Question 3 True / False
The gradient noise introduced by using small mini-batches in SGD can be beneficial, acting as an implicit regularizer and helping the optimizer find flatter, better-generalizing minima.
TTrue
FFalse
Answer: True
This is a well-documented property of SGD. Stochastic fluctuations prevent the optimizer from settling into sharp, narrow minima — it tends to find flatter regions of the loss landscape, which often generalize better to new data. This is part of why well-tuned SGD with momentum sometimes achieves better test accuracy than Adam even if Adam converges faster during training. The noise is not merely tolerated — it provides regularization that pure full-batch methods lack.
Question 4 True / False
Increasing the mini-batch size in SGD typically improves both training speed and final model performance.
TTrue
FFalse
Answer: False
Larger batch sizes reduce gradient noise, making each update more accurate, and they can exploit hardware parallelism. But beyond a certain batch size, the gradient noise that helps SGD escape shallow minima is eliminated, often leading to convergence to sharper minima that generalize less well. In practice, there is a sweet spot (often 32–512) that balances gradient quality, computational efficiency, and the regularizing benefit of stochasticity.
Question 5 Short Answer
For some tasks, well-tuned SGD with momentum achieves better final generalization than Adam. Why might this be, despite Adam's more sophisticated gradient adaptation?
Think about your answer, then reveal below.
Model answer: Adam's per-parameter adaptive learning rates allow fast convergence, but they can cause convergence to sharper, narrower minima that generalize less well to new data. Well-tuned SGD with momentum retains more gradient noise throughout training, which acts as implicit regularization that steers it toward flatter minima. The tradeoff is that SGD requires more careful hyperparameter tuning and may take longer to converge.

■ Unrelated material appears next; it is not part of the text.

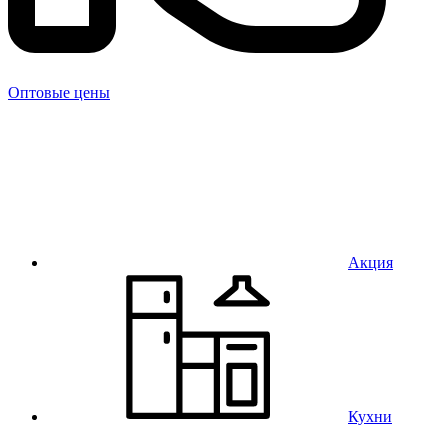
Оптовые цены
Акция
Кухни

This illustrates a general principle: the fastest optimizer is not always the best optimizer. In deep learning, generalization (performance on new data) matters more than training loss minimization. Adam's adaptive rates make it a robust low-effort choice, but SGD's noise can act as a regularizer that steers it toward solutions that transfer better. This has been shown empirically on image classification benchmarks where SGD with momentum still holds strong results despite Adam's convenience.